A principios de julio, la decisión del Presidente Gabriel Boric de asistir a la cumbre de los BRICS en Río de Janeiro, por invitación de Brasil, parecía un movimiento más en el tablero de la diplomacia multilateral. Para el gobierno, era una oportunidad de dialogar con el "Sur Global", fortalecer lazos con economías emergentes y posicionar a Chile en debates sobre el futuro climático y digital. "Nos permitirá estar presentes en los grandes debates del futuro", afirmó el mandatario desde Brasil.
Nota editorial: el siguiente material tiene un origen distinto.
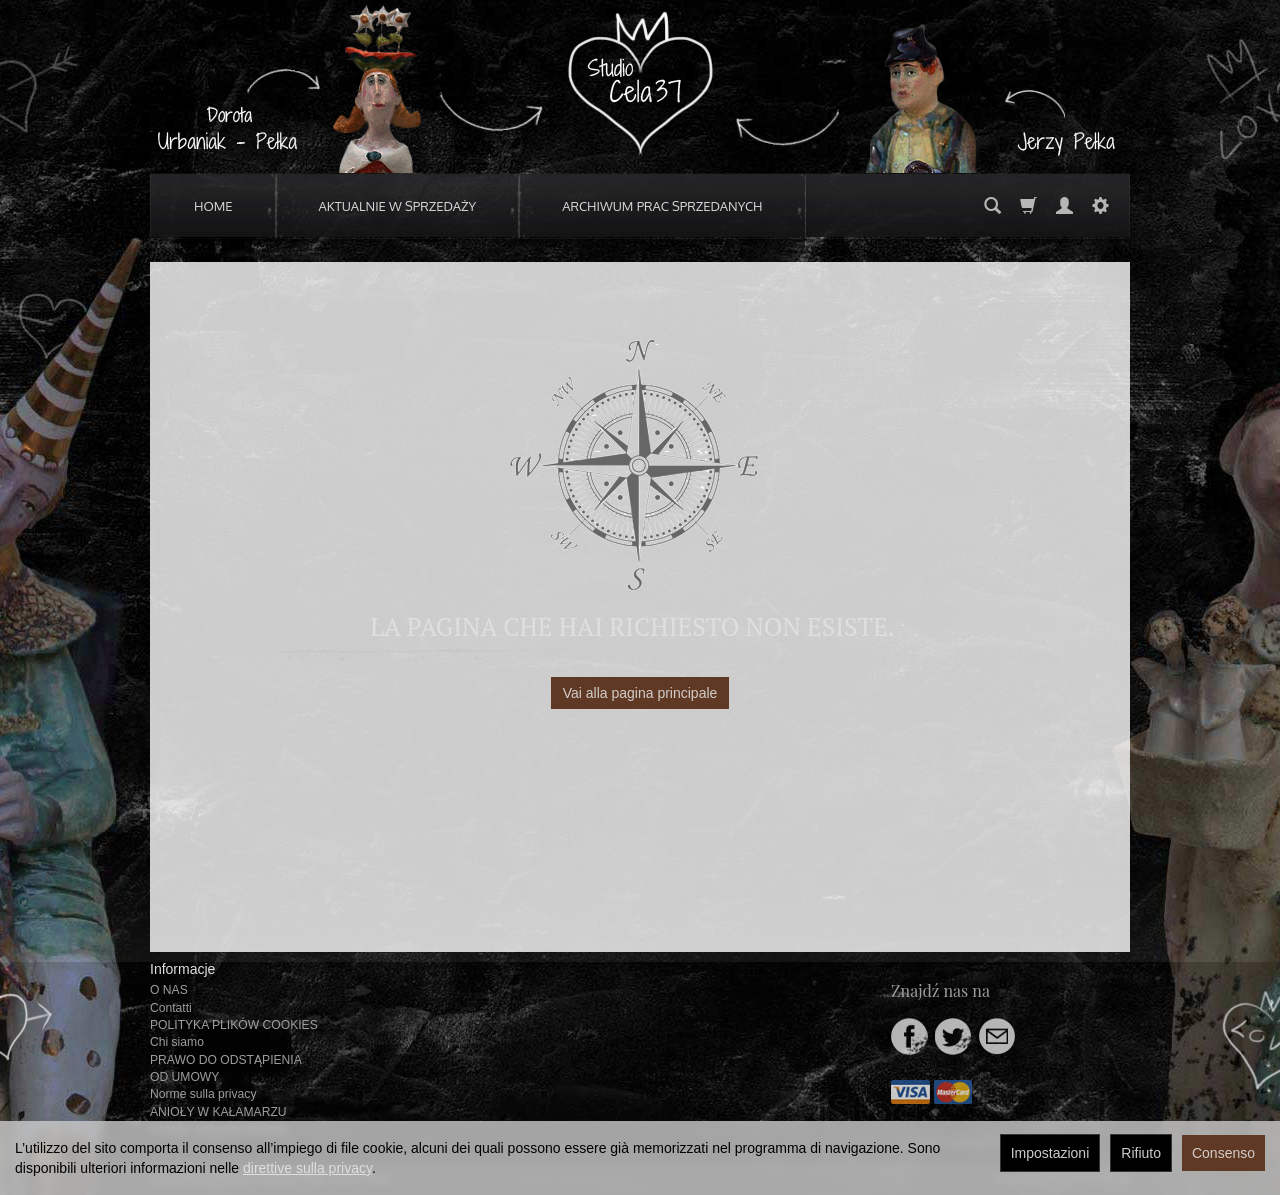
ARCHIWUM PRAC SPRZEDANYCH (662, 206)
Sin embargo, en Chile, la decisión ya había encendido las alarmas. Figuras de la oposición, como la candidata presidencial Evelyn Matthei, advirtieron sobre los riesgos de un gesto que consideraban un "gustito ideológico". "Chile es un país muy pequeño (...) siempre me parece pretencioso pensar que Chile va a imponer sus principios en el mundo", declaró Matthei a fines de junio, subrayando la dependencia del país del comercio internacional y la importancia de no incomodar a socios estratégicos como Estados Unidos.
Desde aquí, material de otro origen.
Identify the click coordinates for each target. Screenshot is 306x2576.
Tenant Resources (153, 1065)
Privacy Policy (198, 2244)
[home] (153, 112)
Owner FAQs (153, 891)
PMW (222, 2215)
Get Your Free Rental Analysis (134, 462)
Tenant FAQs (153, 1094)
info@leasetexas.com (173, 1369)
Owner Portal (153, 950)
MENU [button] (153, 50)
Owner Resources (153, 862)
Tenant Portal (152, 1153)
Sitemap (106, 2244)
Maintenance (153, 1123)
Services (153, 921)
En el Senado, la Cancillería intentó calmar las aguas. La subsecretaria Gloria de la Fuente aseguró el 1 de julio que Chile asistía solo como observador y que un ingreso formal al bloque —que incluye a China, Rusia e Irán— no estaba en la agenda. Pese a ello, senadores opositores como Iván Moreira y Rojo Edwards manifestaron su "preocupación por las señales" enviadas, temiendo consecuencias concretas como la pérdida de la Visa Waiver. En la vereda oficialista, el senador José Miguel Insulza calificaba el debate como una "tormenta en un vaso de agua".
Una vez en Río de Janeiro, el Presidente Boric ejecutó una calculada pieza de equilibrio diplomático. En un foro donde se sentaba el canciller ruso, y en un contexto de alta tensión global, Boric no eludió los temas espinosos. Hizo un llamado a condenar "toda invasión que afecte la soberanía de un Estado", en una clara alusión a la agresión de Rusia contra Ucrania. Simultáneamente, y con la misma firmeza, reiteró su condena a las acciones de Israel en Palestina.
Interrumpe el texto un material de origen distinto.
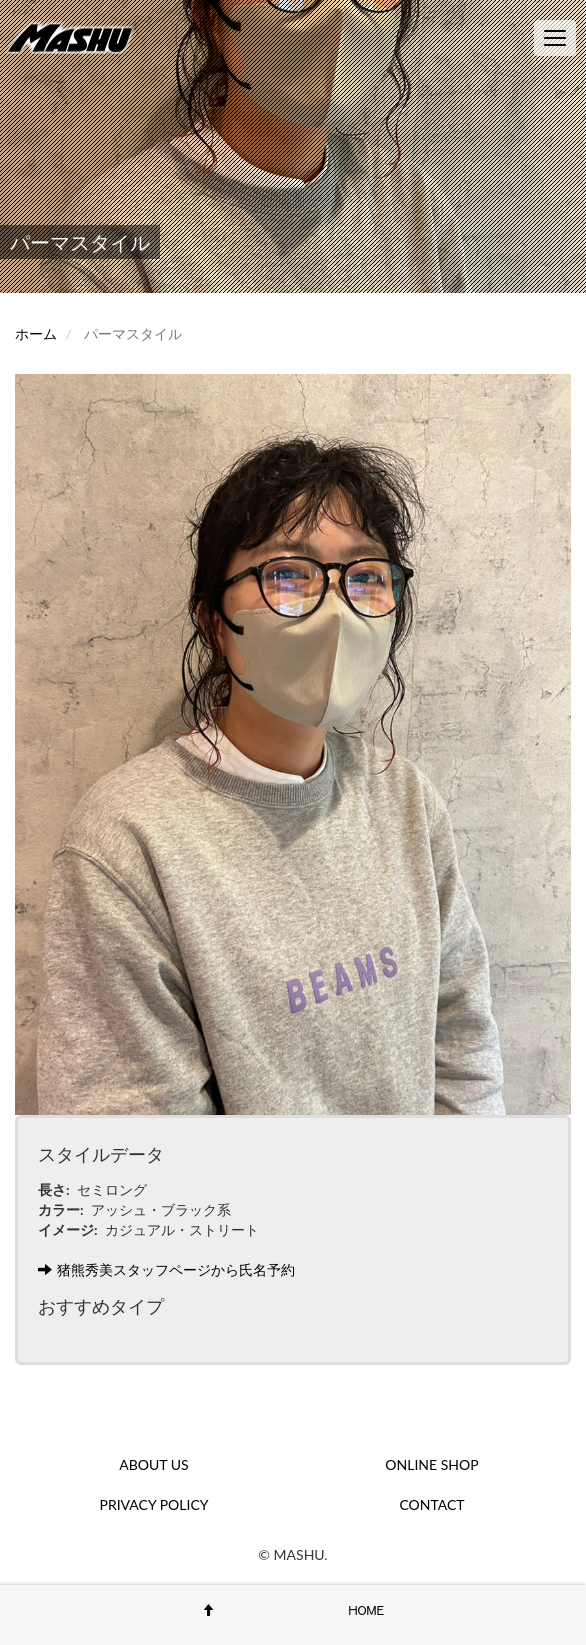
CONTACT (431, 1504)
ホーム (36, 333)
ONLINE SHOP (431, 1464)
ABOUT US (153, 1464)
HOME (367, 1610)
El mensaje era claro: Chile aplicaría un estándar único y universal en materia de derechos humanos y derecho internacional, sin importar el bloque o la potencia involucrada. "No podemos repetir la lógica de la Guerra Fría en donde un bando criticaba al otro pero jamás se refería a las vulneraciones que sucedían en su propio campo de influencia", publicó el mandatario en sus redes sociales, evocando la tradición de la política exterior chilena.
La respuesta no tardó en llegar, y no provino de los anfitriones del BRICS, sino desde Washington. La noche del 6 de julio, el presidente Donald Trump lanzó una advertencia directa a través de sus redes sociales: impondría un arancel adicional del 10% a "cualquier país que se alinee con las políticas antiamericanas de BRICS".
La amenaza materializó instantáneamente los peores temores de la oposición chilena y transformó un debate interno en una crisis diplomática latente. El Kremlin respondió afirmando que el bloque "no amenaza a nadie", mientras China pedía calma. La propia declaración final de los BRICS expresó "seria preocupación" por las medidas arancelarias unilaterales que "distorsionan el comercio".
Desde La Moneda, la reacción fue de contención. El canciller Alberto van Klaveren afirmó categóricamente: "No nos sentimos aludidos". Argumentó que Chile, como país invitado, no suscribe automáticamente las declaraciones del bloque y que define su política exterior de manera soberana. "Chile no se alinea con determinados grupos de países", insistió, buscando desmarcar la participación en la cumbre de un alineamiento estratégico.
Pasadas las semanas, el episodio ha madurado para revelar una encrucijada fundamental para Chile. La visita a los BRICS y sus secuelas han dejado de ser una anécdota de política exterior para convertirse en un caso de estudio sobre el lugar del país en un orden global en plena reconfiguración.
Las perspectivas en disputa son claras y profundas:
El tema está lejos de cerrarse. La amenaza arancelaria de Estados Unidos, aunque no se ha concretado, permanece como una posibilidad latente que condiciona futuras decisiones comerciales y diplomáticas. Internamente, la controversia ha echado más leña al fuego de un año electoral, donde la política exterior se ha convertido en un campo de batalla para definir dos modelos de país y de inserción en el mundo.
La pregunta que queda suspendida en el aire es si Chile podrá sostener su delicado equilibrio, defendiendo un multilateralismo basado en principios universales, o si las crecientes presiones de un mundo polarizado lo forzarán a elegir un bando en la encrucijada de los gigantes.